The petitioner pleaded no contest and was convicted of two counts of homicide by intoxicated use of a motor vehicle, three counts of first-degree reckless endangerment and one count of operating a motor vehicle while intoxicated, third offense. The petitionerfiled a post-conviction motion, asserting that her trial counsel was ineffective and that Wis. Stat. § 940.09 is unconstitutional. She also moved to withdraw her no contest plea, maintaining that it was not entered knowingly and voluntarily due to the ineffective assistance of her counsel. The trial court dismissed the petitioner's unconstitutionality claim and denied her ineffective assistance of counsel claim and her motion to withdraw her plea without a hearing. The petitioner appealed the judgment of conviction and the denial of her post-conviction motion.

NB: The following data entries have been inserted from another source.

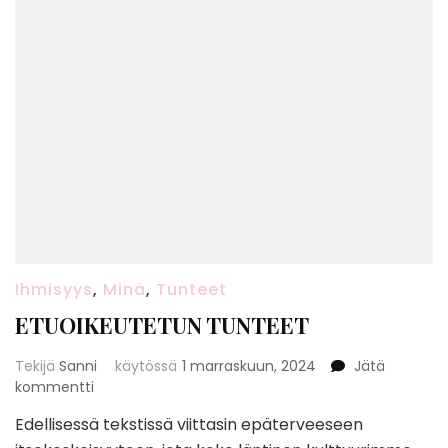
Ihmisyys
,
Minä
,
Tunteet
ETUOIKEUTETUN TUNTEET
Tekijä
Sanni
käytössä
1 marraskuun, 2024
Jätä
artikkeliin
kommentti
ETUOIKEUTETUN
Edellisessä tekstissä viittasin epäterveeseen
TUNTEET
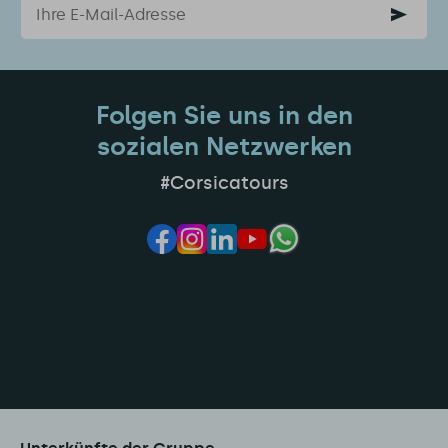
Folgen Sie uns in den
sozialen Netzwerken
#Corsicatours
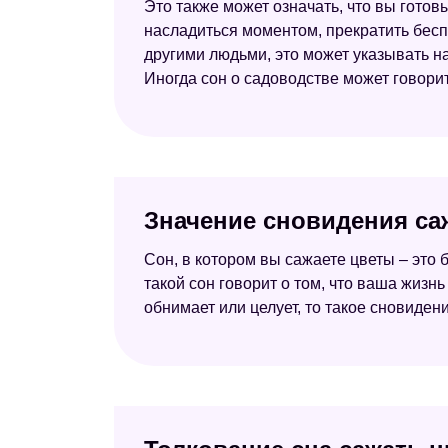
Это также может означать, что вы готов
насладиться моментом, прекратить бесп
другими людьми, это может указывать н
Иногда сон о садоводстве может говори
Значение сновидения са
Сон, в котором вы сажаете цветы – это 
такой сон говорит о том, что ваша жизнь
обнимает или целует, то такое сновиден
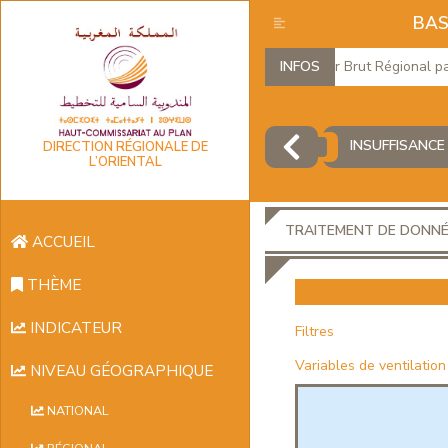
BAS
Produit Intérieur Brut Régional par b
INFOS
INSUFFISANCE
DIRECTION RÉGIONALE DE
L’ORIENTAL
TRAITEMENT DE DONN
ACCUEIL
THÈME
INDICATEUR
Filtres
Variables de ventilation
NIVEAU GÉOGRAPHIQUE
NATIONAL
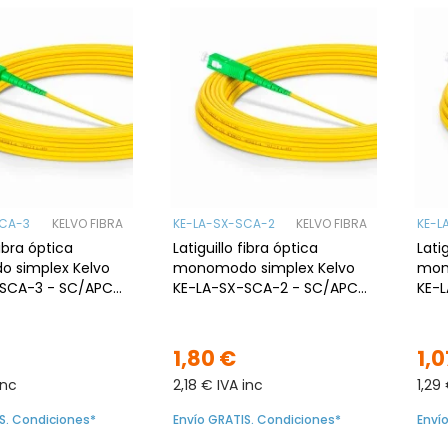
SCA-3
KELVO FIBRA
KE-LA-SX-SCA-2
KELVO FIBRA
KE-L
fibra óptica
Latiguillo fibra óptica
Lati
 simplex Kelvo
monomodo simplex Kelvo
mon
-SCA-3 - SC/APC
KE-LA-SX-SCA-2 - SC/APC
KE-
 3mts, G.657A2
a SC/APC, 2mts, G.657A2
SC/A
G.6
1,80 €
1,0
inc
2,18 € IVA inc
1,29
S. Condiciones*
Envío GRATIS. Condiciones*
Enví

The Wisconsin Court of Appeals affirmed the judgment and upheld the denial of the post-conviction motion, agreeing with the trial court that the motion failed to allege sufficient facts which, if true, would entitle the petitioner to relief. The petitioner filed a petition for review in the Wisconsin Supreme Court challenging the constitutionality of Wis. Stats. § 940.09. (Answer, Exh. E). The petitioner did not raise her ineffective assistance of counsel claim in her petition to the Wisconsin Supreme Court. Id. at 2-3. The petition was denied on January 11, 2011. (Answer, Exh. F).

The petitioner asserts the following grounds in her petition for a writ of habeas corpus: 1) Wis. Stat. § 940.09 is unconstitutional and 2) her trial counsel provided ineffective assistance because he failed to advise her that a medical condition she had might constitute an affirmative defense to the homicide charges and because he failed to conduct an accident reconstruction.

The petitioner argues that Wis. Stat. § 940.09(1)(a) is unconstitutional because it does not require a causal connection between the intoxicated condition of the operator and the death of another person. She also maintains that the affirmative defense provision of the statute violates her right to be presumed innocent and her FifthAmendment right against self-incrimination. Therefore, she argues that the affirmative defense does not cure the constitutional defect in the statute.

Section 940.09(1)(a) and (1c) of the Wisconsin Statutes states that any person who "[c]auses the death of another by the operation or handling of a vehicle while under the influence of an intoxicant" is guilty of a Class D felony. The statute "was designed to protect the public from a particular type of risk and harm, namely to hold accountable persons who become intoxicated, operate a motor vehicle and cause the death of another person." State v. Caibaiosai, 122 Wis.2d 587, 593, 363 N.W.2d 574 (1985). The statutory elements of the crime are: 1) the operation of a vehicle, 2) while under the influence of an intoxicant, and 3) which causes the death of another. Id. The statute, however, provides an affirmative defense if the defendant proves by a preponderance of the evidence that the death would have occurred even if the defendant had been exercising due care and had not been under the influence of an intoxicant. Wis. Stat. § 940.09(2)(a).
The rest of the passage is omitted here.